If you follow @DLRPToday on Twitter, you might have got an early look when the site briefly went live on Wednesday, but now it’s here to stay: Disneyland Paris has launched its official 20th Anniversary web pages! This new mini-site, designed as a separate section of the main website, is notably more compact than previous efforts, but that has only to be applauded: if Disneyland Paris are going to put effort and money into their online activity, it needs to be put into the inadequate main website itself. There are no useless mini-games, no disjointed attempts at “social” interaction, just the main 20th Anniversary events laid out in simple and appealing pages. Check them out here.

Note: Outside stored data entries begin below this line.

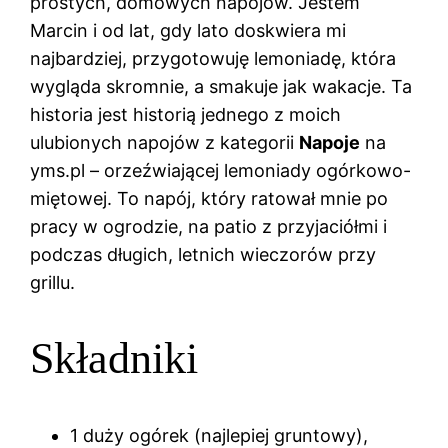
prostych, domowych napojów. Jestem
Marcin i od lat, gdy lato doskwiera mi
najbardziej, przygotowuję lemoniadę, która
wygląda skromnie, a smakuje jak wakacje. Ta
historia jest historią jednego z moich
ulubionych napojów z kategorii
Napoje
na
yms.pl – orzeźwiającej lemoniady ogórkowo-
miętowej. To napój, który ratował mnie po
pracy w ogrodzie, na patio z przyjaciółmi i
podczas długich, letnich wieczorów przy
grillu.
Składniki
1 duży ogórek (najlepiej gruntowy),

Pages for Disney Dreams!, Disney Magic on Parade! and Meet Mickey Mouse feature video clips spliced from the full-length promo video already available on YouTube, while Disney’s 20th Anniversary Celebration Train and the 20th Anniversary Extended Hours are also featured. The final page, “Videos & Live Posts”, simply features a YouTube video and a Facebook plugin. Simple and effective.

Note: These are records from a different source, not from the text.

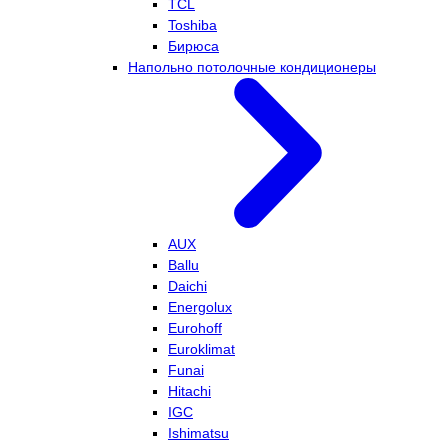
TCL
Toshiba
Бирюса
Напольно потолочные кондиционеры
AUX
Ballu
Daichi
Energolux
Eurohoff
Euroklimat
Funai
Hitachi
IGC
Ishimatsu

Surprisingly, after several years moving away from the increasingly unpopular format (last year’s Magical Moments Festival mini-site appeared to make a point of being entirely non-Flash based), these new pages still arrive fairly heavy in Flash animations, at least for desktop users. But switch to an iPad or iPhone, which notably snub the processor-hogging medium, and there’s a second surprise: the pages still work! Yes, a static version of the main menu has also been produced, for web browsers without Flash to fall back to. Even the videos have been encoded in iOS-friendly formats.

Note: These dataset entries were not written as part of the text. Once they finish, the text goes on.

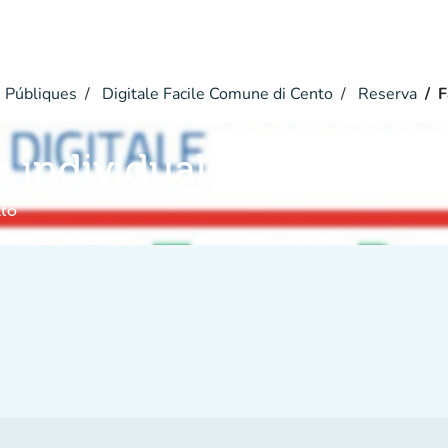
 Públiques
Digitale Facile Comune di Cento
Reserva
F
e individuale
nto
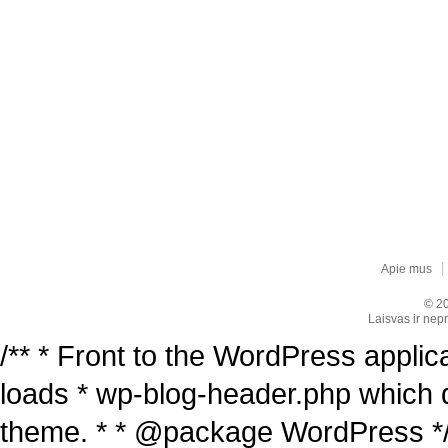
Apie mus
© 20
Laisvas ir nepr
/** * Front to the WordPress applica
loads * wp-blog-header.php which 
theme. * * @package WordPress */ /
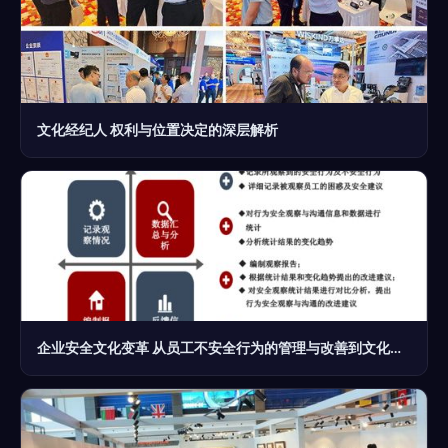
文化经纪人 权利与位置决定的深层解析
企业安全文化变革 从员工不安全行为的管理与改善到文化经纪人的服务升级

All of which makes it even more absurd that, if you jump back to the main Disneyland Paris homepage — or indeed, any page on the rest of the website — you’ll be simply provided with a “Flash Plugin Required” message, and no back-up page at all. No links are even provided for the resort’s separate ticket or package booking systems, which don’t require Flash, potentially losing “armchair” visitors who would like to browse the site or book without firing up their PC.